→ **Task input**:
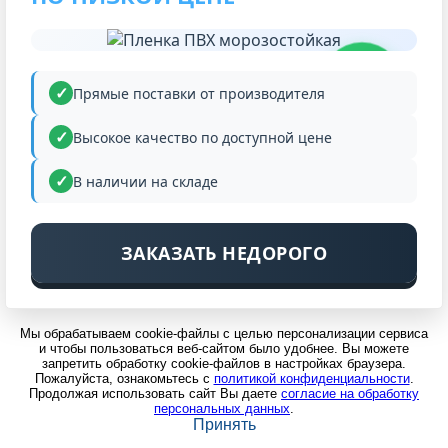
НИЗКАЯ
ЦЕНА
Прямые поставки от производителя
Высокое качество по доступной цене
В наличии на складе
ЗАКАЗАТЬ НЕДОРОГО
Мы обрабатываем cookie-файлы с целью персонализации сервиса
и чтобы пользоваться веб-сайтом было удобнее. Вы можете
запретить обработку cookie-файлов в настройках браузера.
Пожалуйста, ознакомьтесь с
политикой конфиденциальности
.
Продолжая использовать сайт Вы даете
согласие на обработку
персональных данных
.
Принять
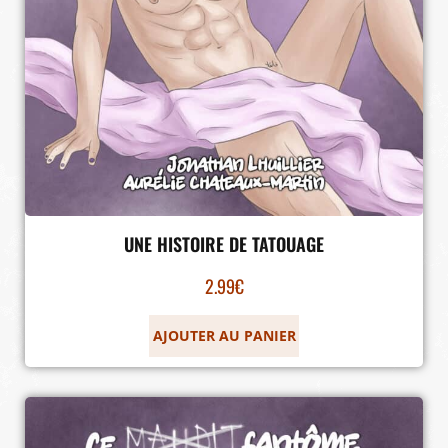
UNE HISTOIRE DE TATOUAGE
2.99
€
AJOUTER AU PANIER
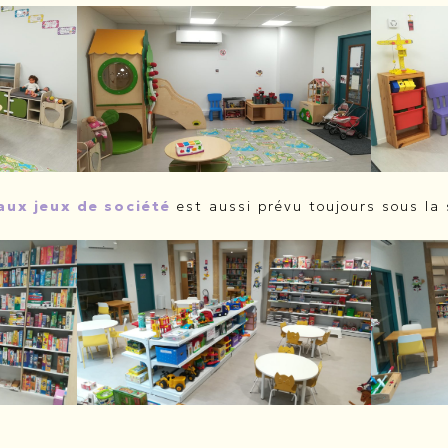
aux jeux de société
est aussi prévu toujours sous la 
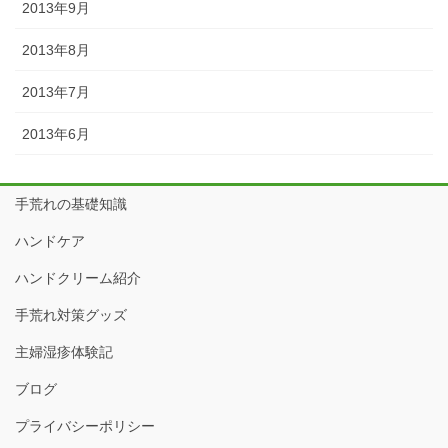
2013年9月
2013年8月
2013年7月
2013年6月
手荒れの基礎知識
ハンドケア
ハンドクリーム紹介
手荒れ対策グッズ
主婦湿疹体験記
ブログ
プライバシーポリシー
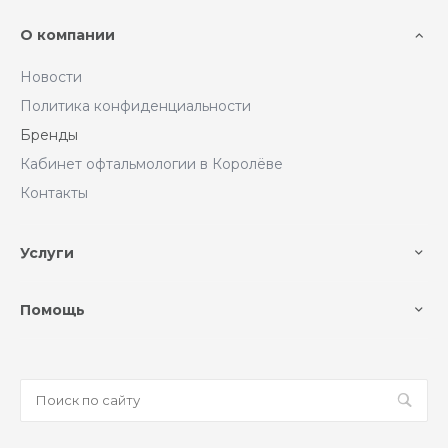
О компании
Новости
Политика конфиденциальности
Бренды
Кабинет офтальмологии в Королёве
Контакты
Услуги
Помощь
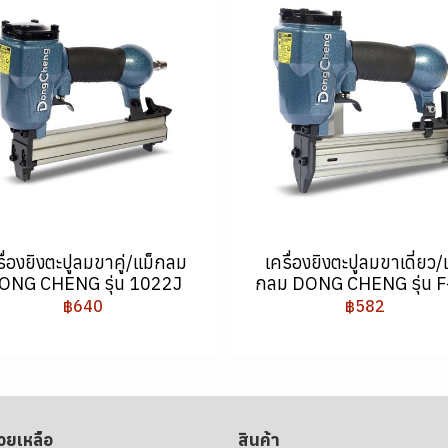
รื่องยิงตะปูลมขาคู่/แม็กลม
เครื่องยิงตะปูลมขาเดี่ยว/
ONG CHENG รุ่น 1022J
กลม DONG CHENG รุ่น F
฿640
฿582
่วยเหลือ
สินค้า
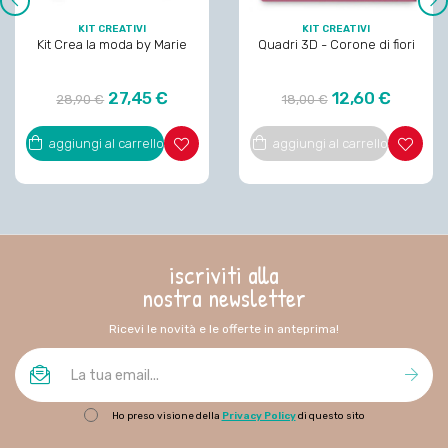
‹
›
KIT CREATIVI
KIT CREATIVI
Kit Crea la moda by Marie
Quadri 3D - Corone di fiori
Prezzo
Prezzo
Prezzo
Prezzo
27,45 €
12,60 €
28,90 €
18,00 €
regolare
regolare
aggiungi al carrello
aggiungi al carrello
iscriviti alla
nostra newsletter
Ricevi le novità e le offerte in anteprima!
Ho preso visione della
Privacy Policy
di questo sito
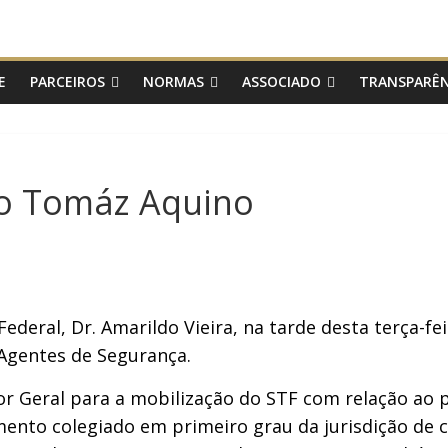
E
PARCEIROS
NORMAS
ASSOCIADO
TRANSPARÊN
to Tomáz Aquino
deral, Dr. Amarildo Vieira, na tarde desta terça-fei
 Agentes de Segurança.
or Geral para a mobilização do STF com relação ao po
mento colegiado em primeiro grau da jurisdição de 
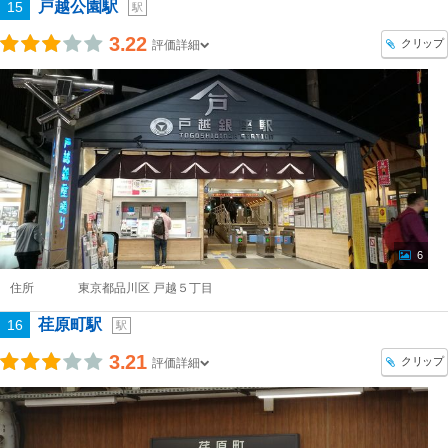
戸越公園駅
15
駅
3.22
クリップ
評価詳細
6
住所
東京都品川区 戸越５丁目
荏原町駅
16
駅
3.21
クリップ
評価詳細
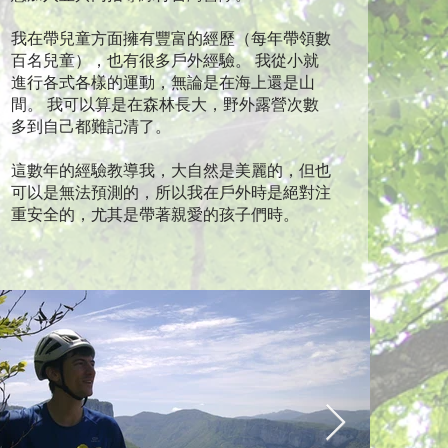
我在帶兒童方面擁有豐富的經歷（每年帶領數
百名兒童），也有很多戶外經驗。 我從小就
進行各式各樣的運動，無論是在海上還是山
間。 我可以算是在森林長大，野外露營次數
多到自己都難記清了。
這數年的經驗教導我，大自然是美麗的，但也
可以是無法預測的，所以我在戶外時是絕對注
重安全的，尤其是帶著親愛的孩子們時。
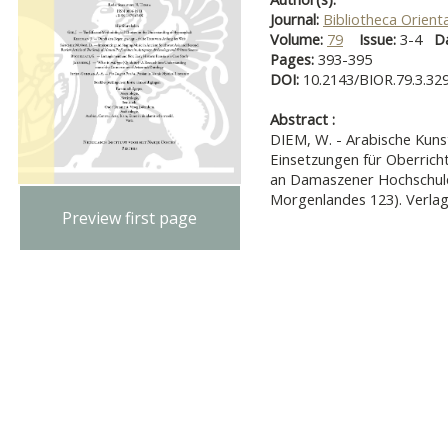
Journal:
Bibliotheca Orienta
Volume:
79
Issue:
3-4
D
Pages:
393-395
DOI:
10.2143/BIOR.79.3.32
Abstract :
DIEM, W. - Arabische Kunst
Einsetzungen für Oberrich
an Damaszener Hochschule
Morgenlandes 123). Verlag
Preview first page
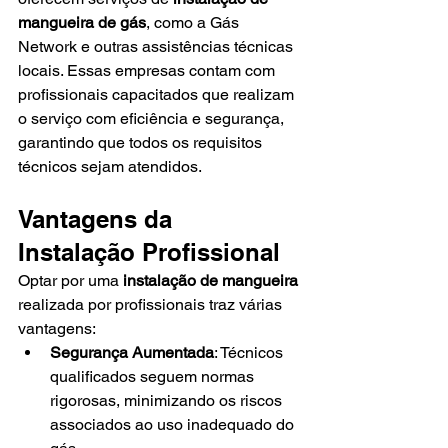
mangueira de gás
, como a Gás 
Network e outras assistências técnicas 
locais. Essas empresas contam com 
profissionais capacitados que realizam 
o serviço com eficiência e segurança, 
garantindo que todos os requisitos 
técnicos sejam atendidos.
Vantagens da 
Instalação Profissional
Optar por uma 
instalação de mangueira
realizada por profissionais traz várias 
vantagens:
Segurança Aumentada
: Técnicos 
qualificados seguem normas 
rigorosas, minimizando os riscos 
associados ao uso inadequado do 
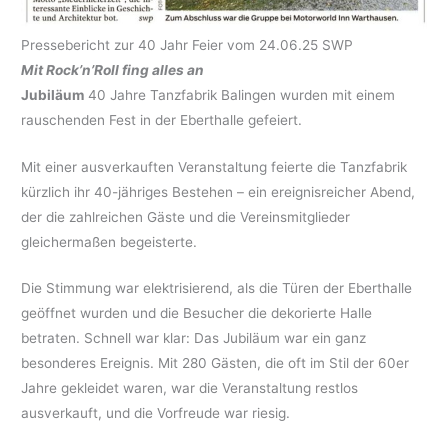
Pressebericht zur 40 Jahr Feier vom 24.06.25 SWP
Mit Rock’n’Roll fing alles an
Jubiläum
40 Jahre Tanzfabrik Balingen wurden mit einem
rauschenden Fest in der Eberthalle gefeiert.
Mit einer ausverkauften Veranstaltung feierte die Tanzfabrik
kürzlich ihr 40-jähriges Bestehen – ein ereignisreicher Abend,
der die zahlreichen Gäste und die Vereinsmitglieder
gleichermaßen begeisterte.
Die Stimmung war elektrisierend, als die Türen der Eberthalle
geöffnet wurden und die Besucher die dekorierte Halle
betraten. Schnell war klar: Das Jubiläum war ein ganz
besonderes Ereignis. Mit 280 Gästen, die oft im Stil der 60er
Jahre gekleidet waren, war die Veranstaltung restlos
ausverkauft, und die Vorfreude war riesig.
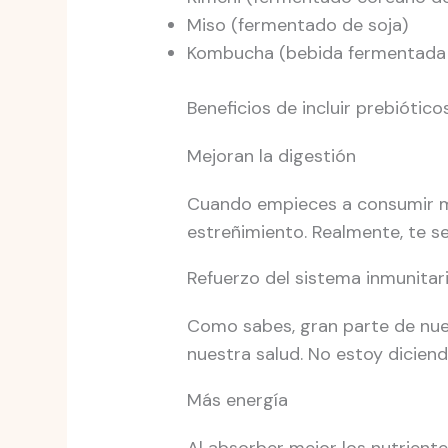
Miso (fermentado de soja)
Kombucha (bebida fermentada 
Beneficios de incluir prebiótico
Mejoran la digestión
Cuando empieces a consumir más
estreñimiento. Realmente, te s
Refuerzo del sistema inmunitar
Como sabes, gran parte de nues
nuestra salud. No estoy dicien
Más energía
Al absorber mejor los nutrientes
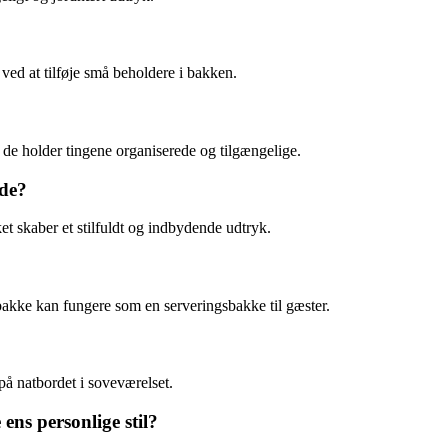
 ved at tilføje små beholdere i bakken.
s de holder tingene organiserede og tilgængelige.
åde?
ket skaber et stilfuldt og indbydende udtryk.
 bakke kan fungere som en serveringsbakke til gæster.
 på natbordet i soveværelset.
ens personlige stil?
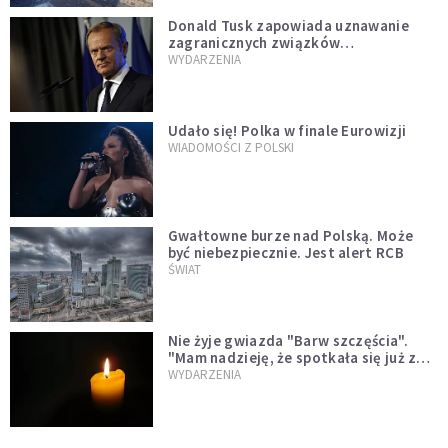
Donald Tusk zapowiada uznawanie
zagranicznych związków
jednopłciowych. "Państwo oblało ten
WYDARZENIA
test"
Udało się! Polka w finale Eurowizji
WIADOMOŚCI Z POLSKI
Gwałtowne burze nad Polską. Może
być niebezpiecznie. Jest alert RCB
ŚWIAT
Nie żyje gwiazda "Barw szczęścia".
"Mam nadzieję, że spotkała się już z
Bogiem, którego tak bardzo kochała"
WYDARZENIA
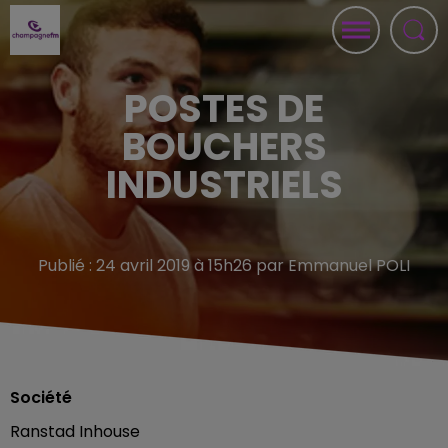
POSTES DE
BOUCHERS
INDUSTRIELS
Publié : 24 avril 2019 à 15h26 par Emmanuel POLI
Société
Ranstad Inhouse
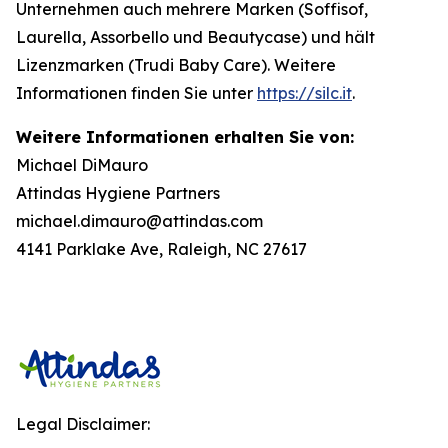
Unternehmen auch mehrere Marken (Soffisof,
Laurella, Assorbello und Beautycase) und hält
Lizenzmarken (Trudi Baby Care). Weitere
Informationen finden Sie unter
https://silc.it
.
Weitere Informationen erhalten Sie von:
Michael DiMauro
Attindas Hygiene Partners
michael.dimauro@attindas.com
4141 Parklake Ave, Raleigh, NC 27617
Legal Disclaimer:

→ **Action item**: How many lines in the records above hold the string "Informationen"? Only the number is wanted.

→ **Exercise answer**: 2